The full wrap gives excellent all round vision well around your peripheral vision giving uninterrupted views, just like your uncovered eyes, but protected from bright conditions and flying objects. What this does mean is that you are not protected from glaring light such as low sun to your side which the arms of certain glasses would shade you from.

For use as shooting glasses or to guard against flying objects (not dust) the Saber will give you exceptional protection.

Adjustable arms allow the maximum comfort for most users. You also have a great deal of fit adjustment with the nose piece which can be bent to raise or lower the Saber and bring it closer or further from the face. Do not neglect this, you can get a fantastic fit and comfort by taking the time to adjust the nose piece, and don’t be afraid to experiment to find the optimum fit.







Of the three, the Twisted is the most conventional ‘fit’ with no actual adjustment. On this point, of course, unlike the Saber, the Twisted will not fit everyone, but Wiley X give you excellent size information for every model so you can look for those suitable for small, medium and large heads and also at the detailed specifications of lens width, arm length and bridge width to find your best fitting model.

The arms of the Twisted curve inwards to wrap around the head and provide a good level of grip to keep them in place. The entire frame flexes as you put them on, and acts like a spring to prevent sliding. Coupled with their light weight, this makes them some of the most securely fitting glasses I’ve used without creating hotspots and discomfort when wearing for extended periods.

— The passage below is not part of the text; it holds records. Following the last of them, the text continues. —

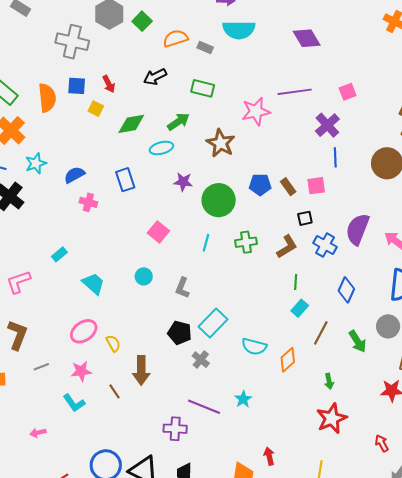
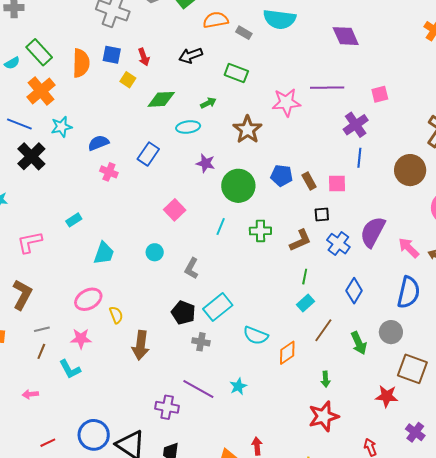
green arrow: (178, 122) -> (208, 103), size x0.7
blue rectangle: (125, 180) -> (148, 154), turned 45
cyan trapezoid: (93, 284) -> (104, 253), turned 60
gray cross: (201, 360) -> (201, 342), turned -36
brown line: (114, 391) -> (41, 351), moved, turned 49

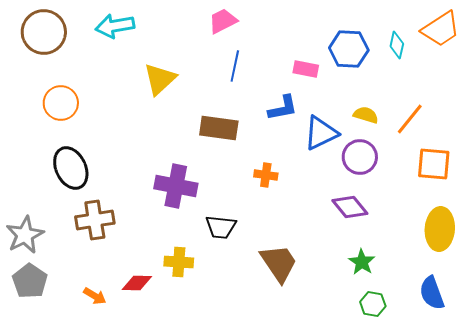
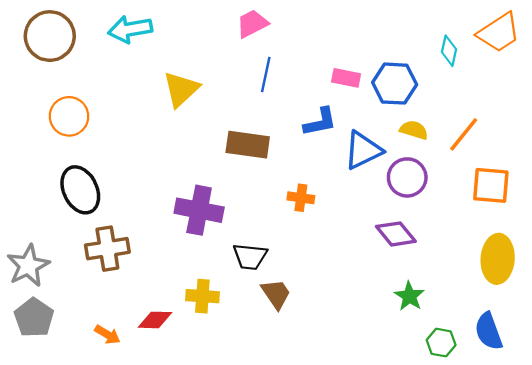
blue hexagon: (349, 49) -> (395, 84), moved
brown trapezoid: (279, 263) -> (276, 294), moved, size x0.7
green hexagon: (373, 304) -> (441, 343), moved

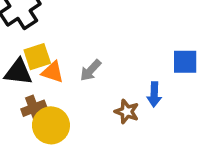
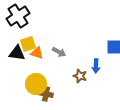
gray arrow: (91, 70) -> (59, 52), turned -104
brown cross: (34, 108) -> (46, 94), moved, turned 32

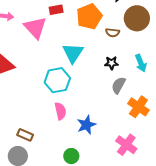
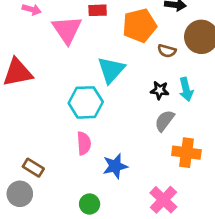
cyan arrow: (141, 63) -> (186, 89), moved
orange cross: (138, 107) -> (186, 153), turned -35

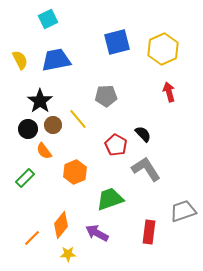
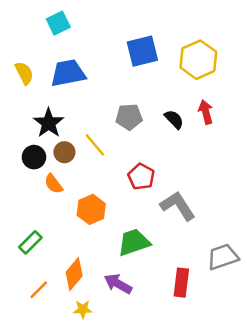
black semicircle: (143, 134) -> (174, 119), moved
green rectangle: (25, 178) -> (30, 242), moved

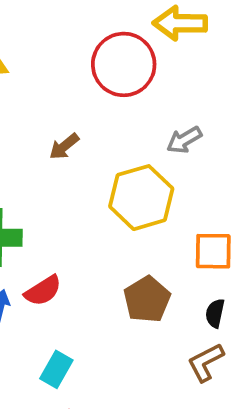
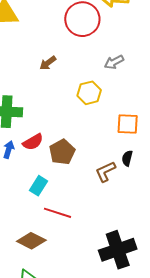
yellow hexagon: (141, 198) -> (89, 93), size x0.7
brown pentagon: (147, 299) -> (62, 152), moved
brown L-shape: (206, 362) -> (105, 172), moved

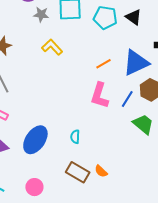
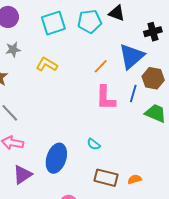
gray star: (41, 14) -> (13, 50), moved
cyan semicircle: (75, 137) -> (94, 144), turned -40
orange semicircle: (101, 171) -> (135, 179), moved, turned 136

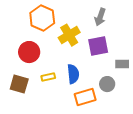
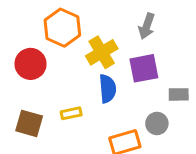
red circle: (29, 52) -> (31, 64), moved
blue semicircle: (73, 74) -> (108, 89), moved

With the lenses curving round, there is minimal frame visible in my peripheral vision, yet the wide arms protect from low-angle light coming in from the side. An excellent compromise, and one reason the Twisted has become my most worn of the three and great for driving as well as outdoor activities.

The Stealth Grey frame is also a bit different and it is good to have a break from the normal black.

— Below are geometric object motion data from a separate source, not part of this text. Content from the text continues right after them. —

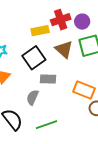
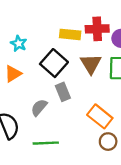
black square: (34, 58) -> (54, 63), turned -30
gray rectangle: (48, 79) -> (63, 92), turned 49

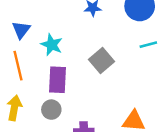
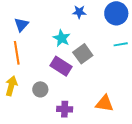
cyan star: (52, 45) -> (62, 38), moved
purple rectangle: (57, 80) -> (61, 66), moved, turned -65

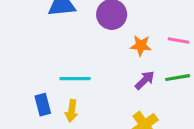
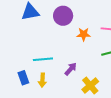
purple arrow: (145, 80) -> (71, 69), moved

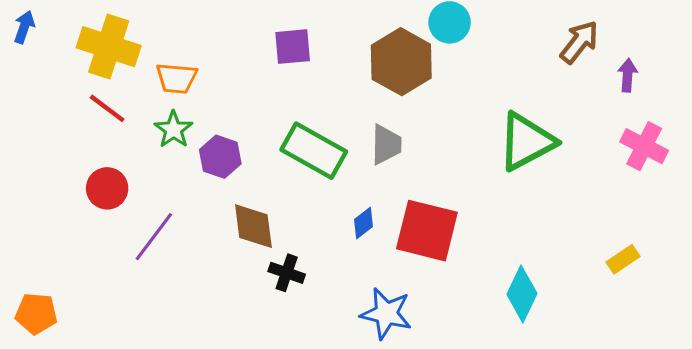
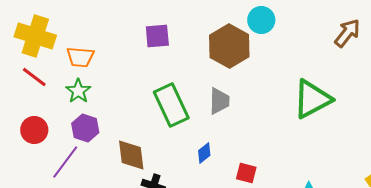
green rectangle: (314, 151) -> (171, 105), turned 36
purple hexagon: (220, 157) -> (85, 128), moved
red square: (427, 231) -> (246, 173), moved, size x0.5

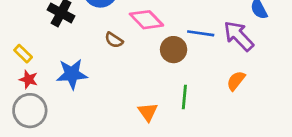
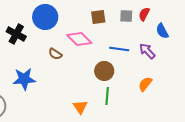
purple arrow: (239, 36) -> (147, 51), size x0.7
brown circle: (174, 50) -> (104, 71), moved

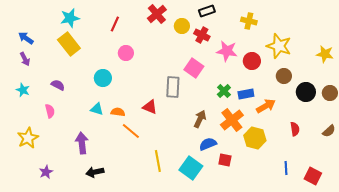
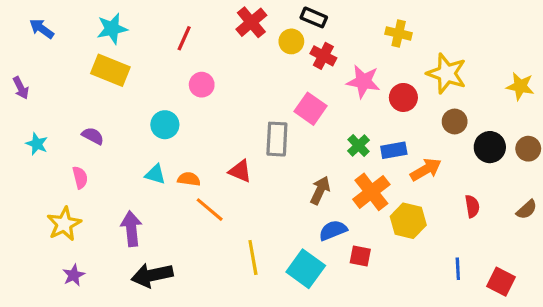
black rectangle: (207, 11) -> (314, 17), moved, turned 42
blue arrow: (26, 38) -> (42, 29), moved
yellow rectangle: (69, 44) -> (110, 70), turned -30
purple arrow: (25, 59) -> (21, 88), moved
yellow star: (28, 138) -> (64, 224), moved
black arrow: (95, 172) -> (152, 275), size x1.4

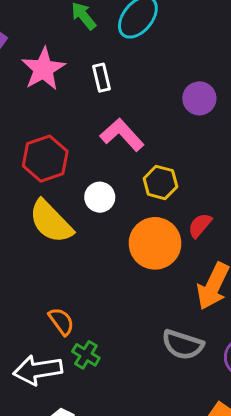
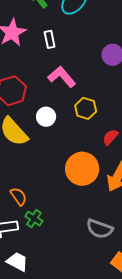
orange circle: (155, 243) -> (82, 169), moved
gray semicircle: (183, 345) -> (100, 229), moved

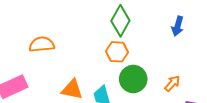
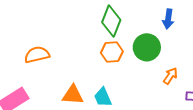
green circle: (133, 79) -> (147, 47), moved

Last up in this group is the Knife. Its key feature to look at is the FACIAL CAVITY SEAL which also appears on several other models, but provides a very specific function.

When you first put on a model with the FACIAL CAVITY SEAL they feel more like goggles than glasses and it can take a little while to get used to. However as you get used to it, the feeling becomes more comforting and the benefits can be very obvious.

The FACIAL CAVITY SEAL is designed to protect you from wind, fine dust and pollen as well as blocking light that normally leaks in around the edges of sunglasses.

I’ve found that in situations where I would want to wear a peaked hat, the FACIAL CAVITY SEAL provides sufficient protection from the light that would normally leak in around the frame that I didn’t need the hat.

Where the FACIAL CAVITY SEAL really shines is in wind and dust protection. Though normal sunglasses provide a degree of protection from wind, once it is coming from the side this is far less effective. Add in dust and your normal sunglasses are not much use. The FACIAL CAVITY SEAL immediately shields you from this and stops the blinking and squinting. You could use actual goggles, but Wiley X’s FACIAL CAVITY SEAL gives you the protection of goggles in a pair of sunglasses.

You also have the option of removing the seal and using the sunglasses as normal sunglasses. This is crucial as they do also come with some of the issues of goggles.

Although the FACIAL CAVITY SEAL has some venting built in, yes, just like goggles you do get fogging. I found that this was particularly bad when driving (due to the lack of airflow), and other situations where I was hot and there was little or no airflow.

When it is windy, the small vents seem to cope with preventing fogging very well, but once conditions are calm, you are at the mercy of the temperature of the sunglasses and your immediate humidity (a nice way of describing the body’s output of moisture).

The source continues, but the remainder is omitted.